STATE FINDS PCBs IN FARM SLUDGE

A chemical linked to cancer and other health problems has been discovered in sludge spread on farm fields. The Great Lakes Radio Consortium’s Shamane Mills has details:

Transcript

A chemical linked to cancer and other health problems has been discovered in sludge spread on farm fields. The Great Lakes Radio Consortium’s Shamane Mills reports:

The PCBs were found in recent testing by state officials; just over half the samples of recycled sludge from 50 sewage treatment plants had PCB levels as high as 920 parts per billion. Federal standards allow 50-thousand parts per billion. Wisconsin Natural Resources wastewater engineer Greg Kester says the low levels shouldn’t cause alarm.

“PCBs are ubiquitous in the environment in which we live now. If you look with sensitive enough analytical equipment you will find low levels in virtually anything.”

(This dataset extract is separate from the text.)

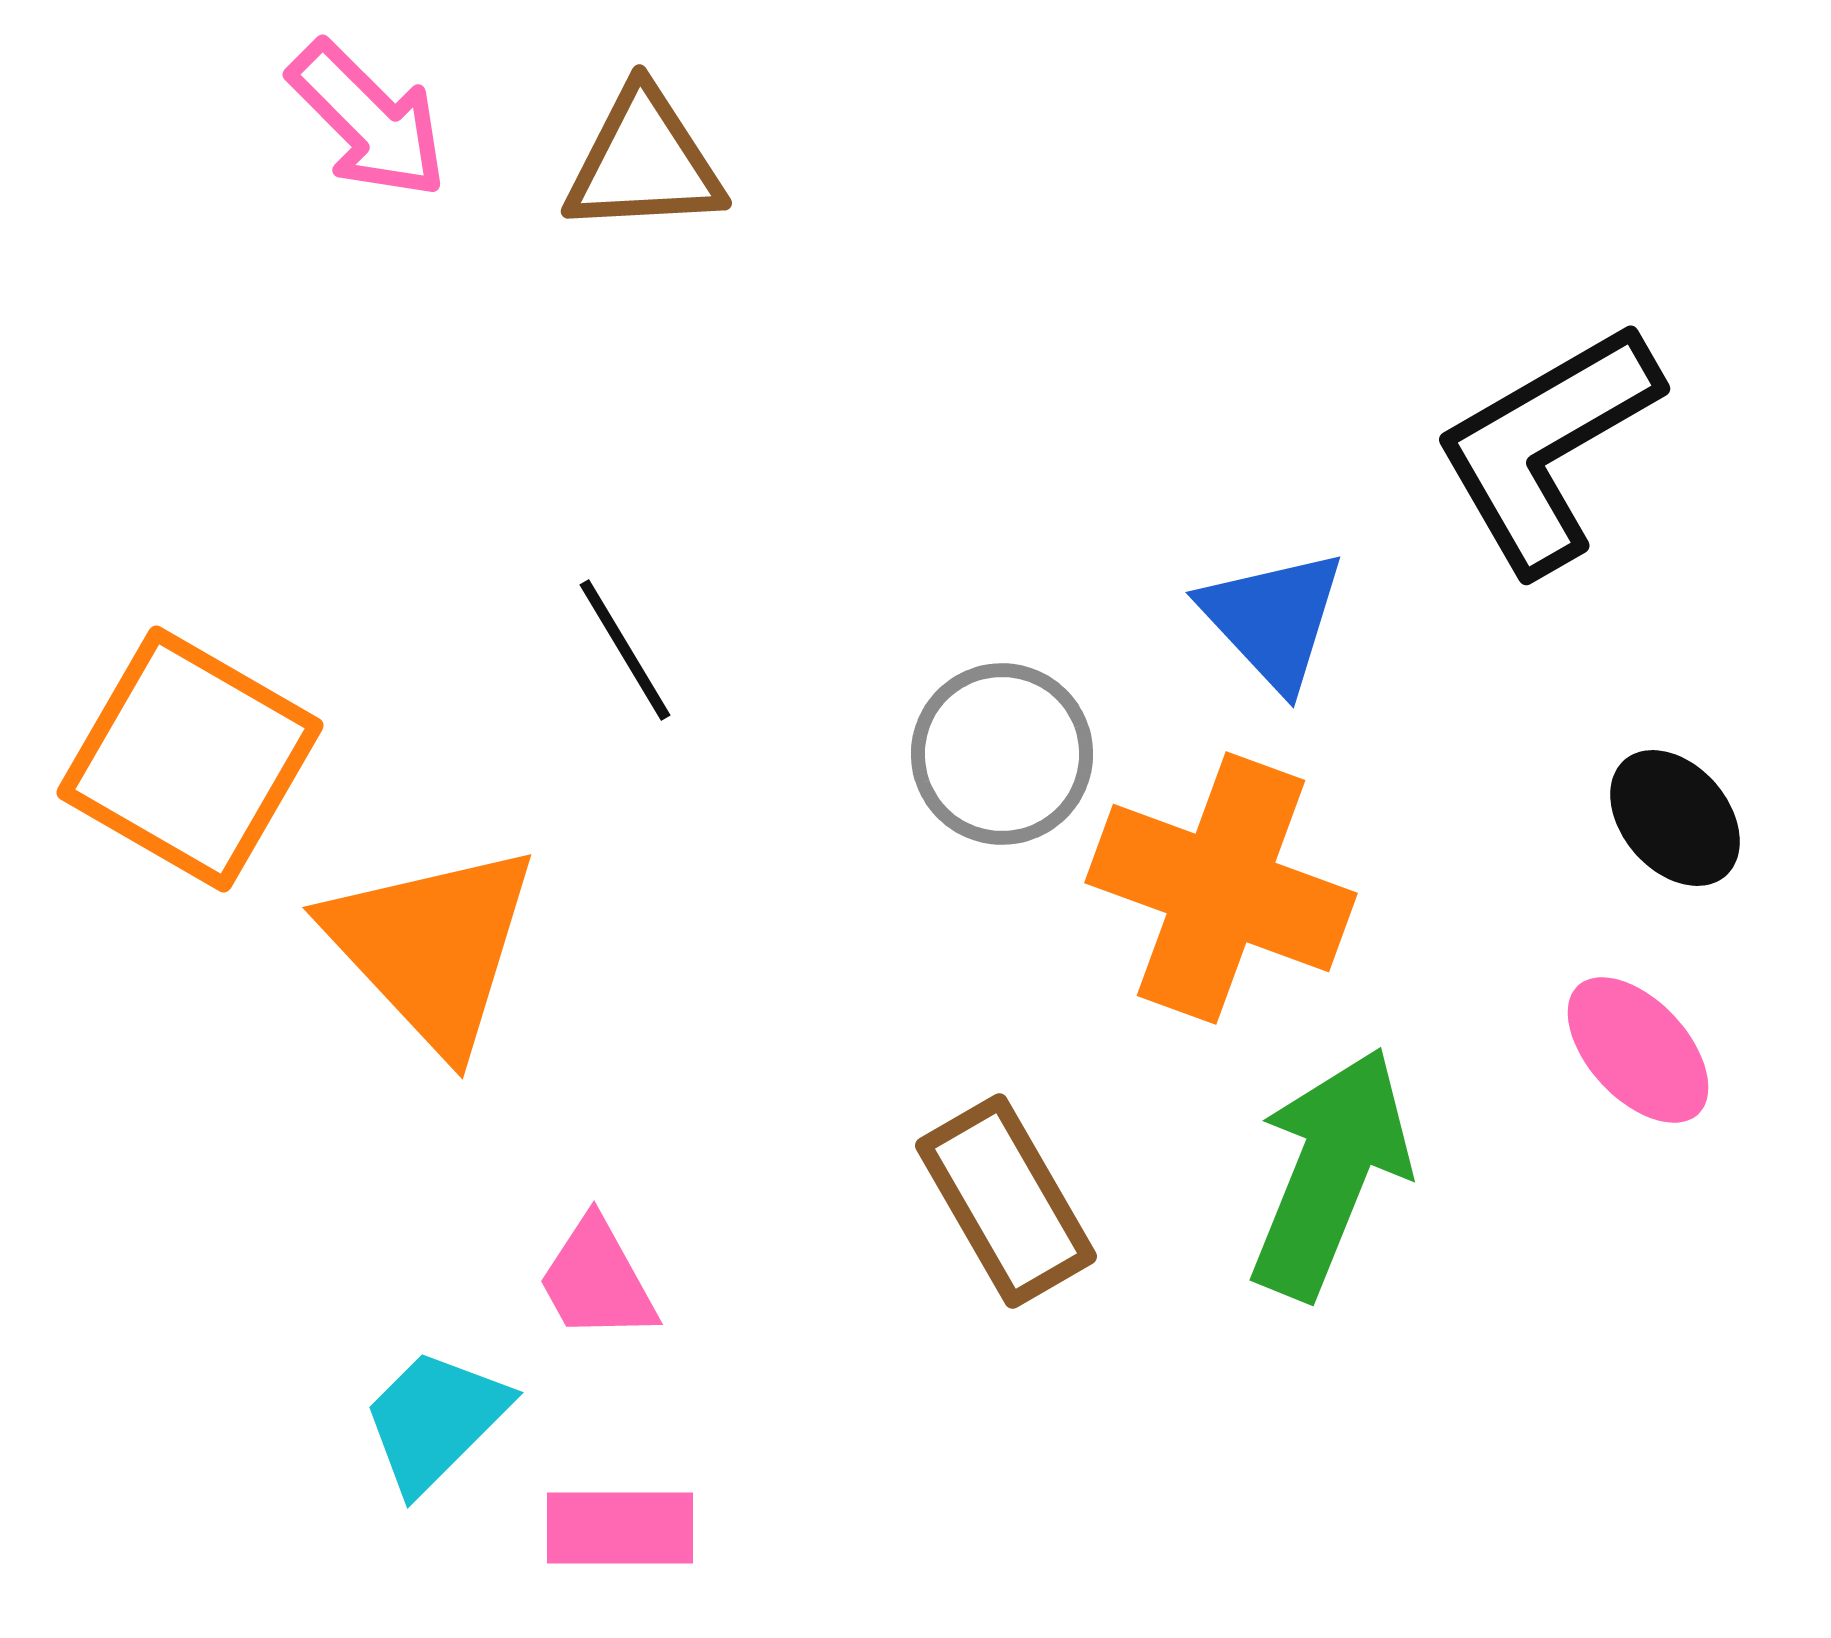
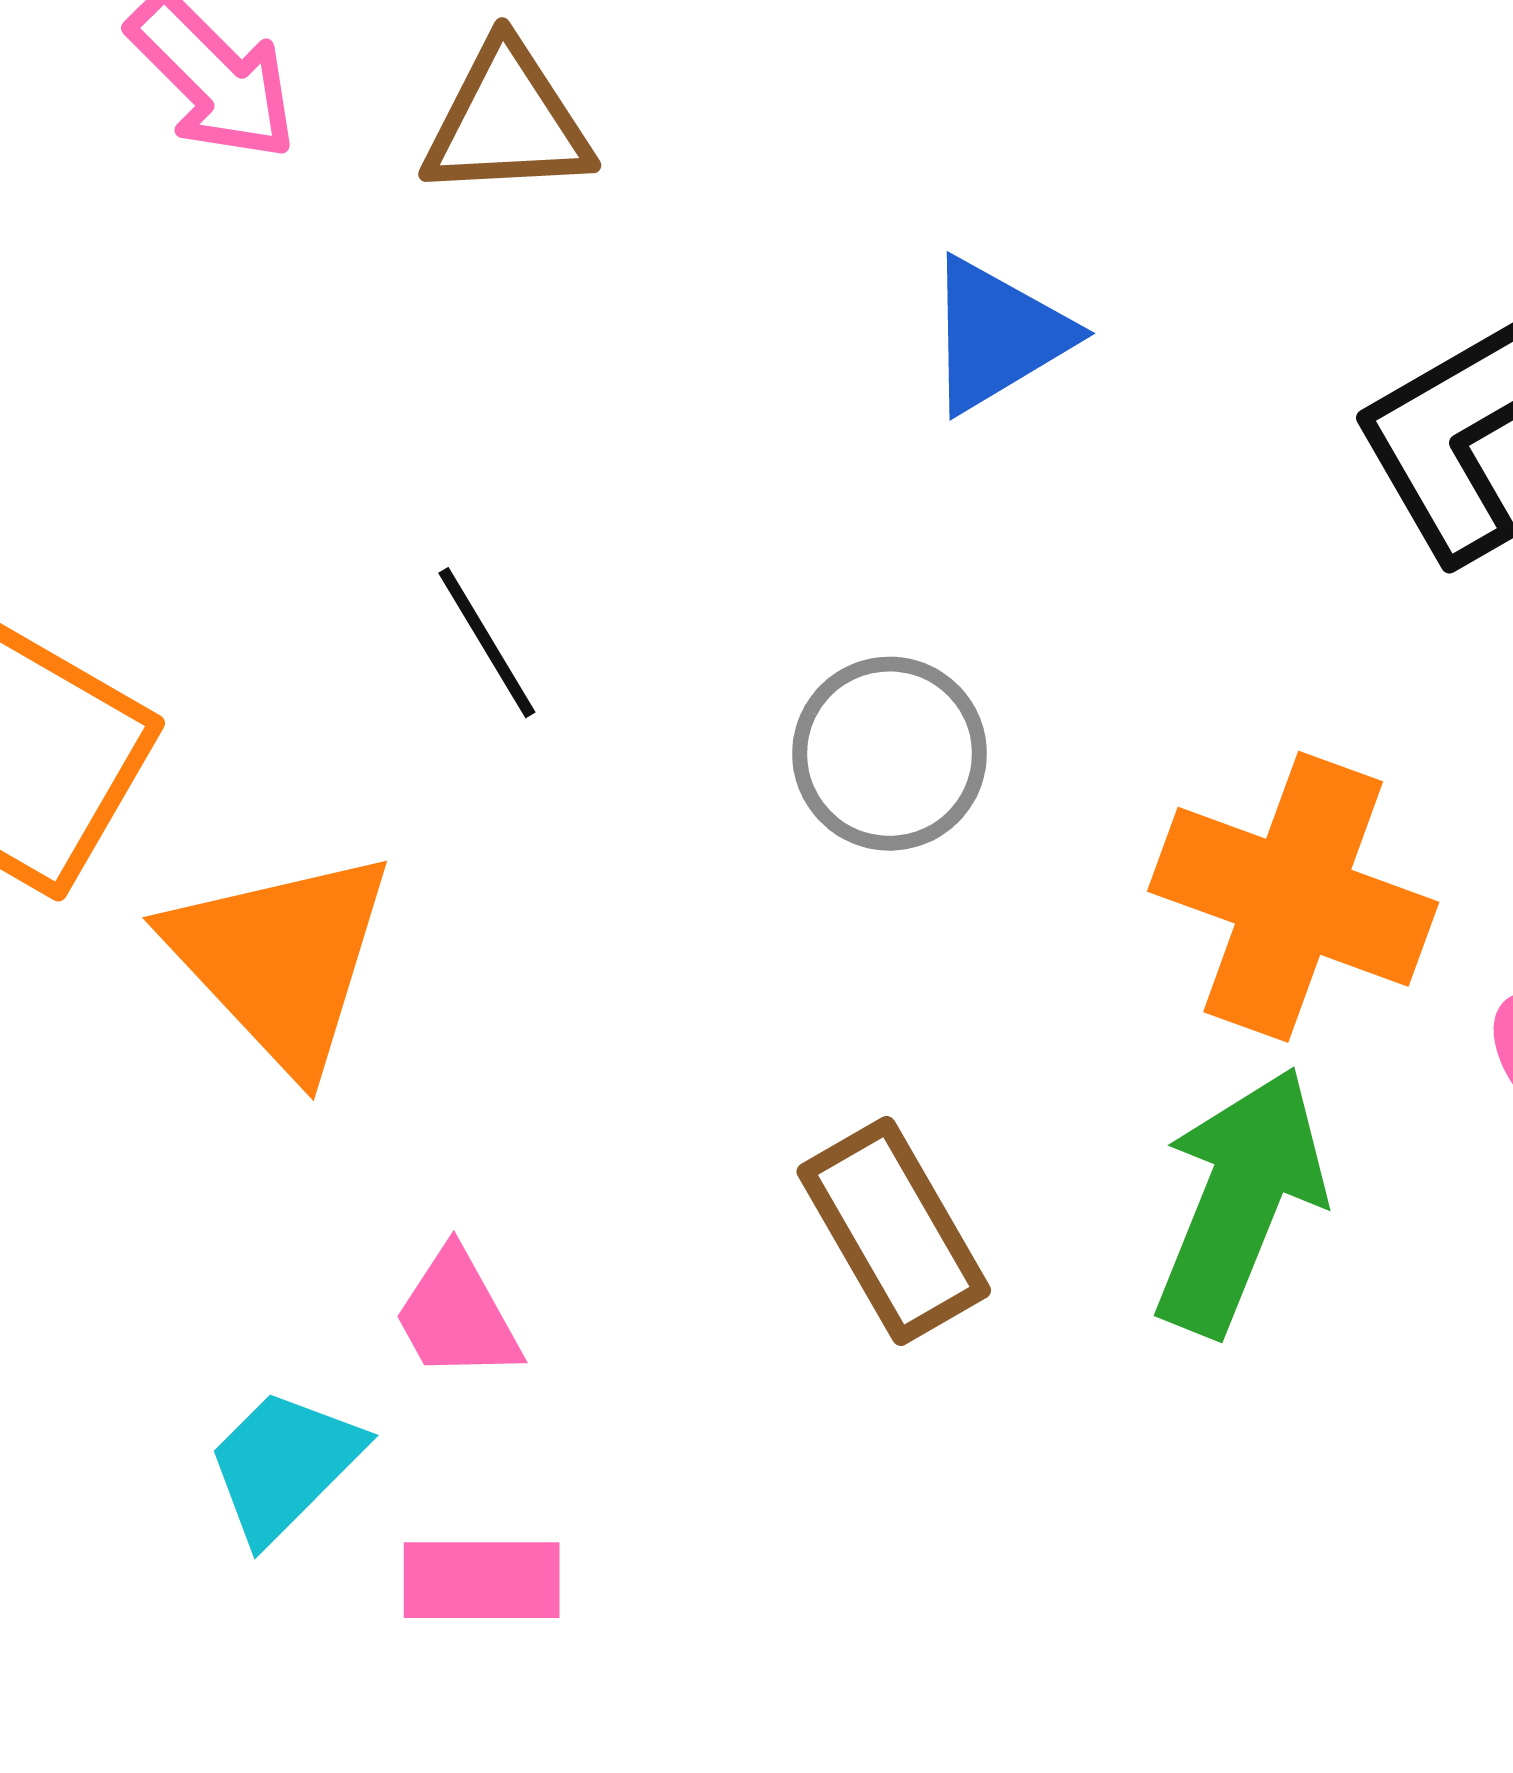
blue triangle: (1273, 619) -> (997, 335), moved, turned 42
orange cross: (1221, 888) -> (1293, 897), moved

Nevertheless, Rebecca Katers of the Clean Water Action Council is concerned.

“The
risk assessment shows that these are not negligible numbers; even from very low levels PCBs are persistent and they accumulate up the food chain.”

Wisconsin has recycled sludge since 1973. Eighty percent goes on farmland; the rest is dumped in landfills or incinerated. For the Great Lakes Radio Consortium, I’m Shamane Mills.